Wednesday, November 03, 2010

Wench


Last summer I ran into a friend at the library and she absolutely raved about a book she had just finished. I put it on my list and downloaded it from Audible.com a few weeks and finished it tonight.

Let the raving begin!

The book is Wench, by Dolen Perkins-Valdez, and it is truly an amazing book that surprised me, moved me, and kept me sitting in my car listening long after I had arrived at my destination. It was published in January of this year, and the paperback is due out in January of 2011.

Wench is the story of Lizzie, a slave from Tennessee, who visits a summer resort in Ohio with her master, Drayle, in the 1840's and 1850's. Lizzie is Drayle's mistress and the mother of his only children. At the resort, she develops bonds with other slave women who are at the resort with their masters, and Perkins-Valdez tells a powerful story of Lizzie's development from naive young girl who yearns for love to a mature woman who balances her need for freedom with her responsibilities to her children and her instinct for survival.

Just as I was caught up in the voices and stories of the women in The Help, by Kathryn Stockett, which I read earlier this year, I was caught up and swept away by the voices and stories of not only Lizzie but Mawu, Reenie, and Sweet as well as Philip, Lizzie's friend and protector, and even Drayle and his wife, Fran.

This is definitely the other side of the story to that told by Margaret Mitchell in Gone With the Wind, showing slavery for the violent, deplorable institution that it was and the people who were enslaved as complex and conflicted individuals.
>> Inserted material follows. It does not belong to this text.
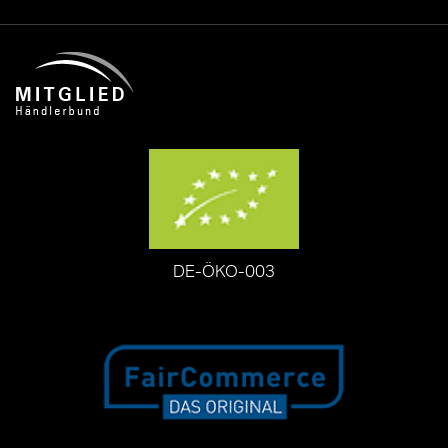
DE-ÖKO-003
Perkins-Valdez did a wonderful job of showing the slaves and their masters as so much more than cardboard cutout, stock characters. Lizzie is warm and maternal, Mawu is wild and impulsive, Reenie is stoic, Sweet is Sweet, and their masters are as varied as they are, yet all are as bound to their roles as masters as their slaves are bound to them.

I loved entering this world and feeling and smelling and hearing the rich stew of details that Perkins-Valdez created. It was never an easy world to witness but I feel that I understand the slave experience that is so much a part of the American experience better for having read this book.
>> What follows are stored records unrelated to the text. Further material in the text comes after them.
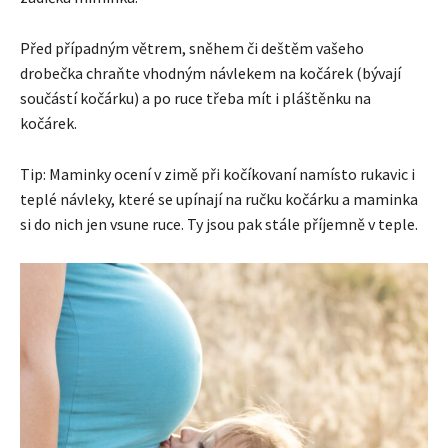
Před případným větrem, sněhem či deštěm vašeho
drobečka chraňte vhodným návlekem na kočárek (bývají
součástí kočárku) a po ruce třeba mít i pláštěnku na
kočárek.
Tip: Maminky ocení v zimě při kočíkovaní namísto rukavic i
teplé návleky, které se upínají na ručku kočárku a maminka
si do nich jen vsune ruce. Ty jsou pak stále příjemně v teple.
I said in my intro paragraph that Wench surprised me, and by that I mean that the emotions it stirred in me surprised me. For example, just as I was mentally urging on Lizzie to make a run for it--at one point she has a map of the underground railroad in her hands and is memorizing it--the reality of the risks involved in escaping rained down and I found myself mentally urging Lizzie to outlast Drayle, as I knew what she couldn't...that the Civil War was just around the corner.

Wench provides a powerful, interesting, life-affirming story that is an important part of the American fabric. It's a great read!

4 comments:

  1. Jane, I thought this was a great read as well. Loved your review!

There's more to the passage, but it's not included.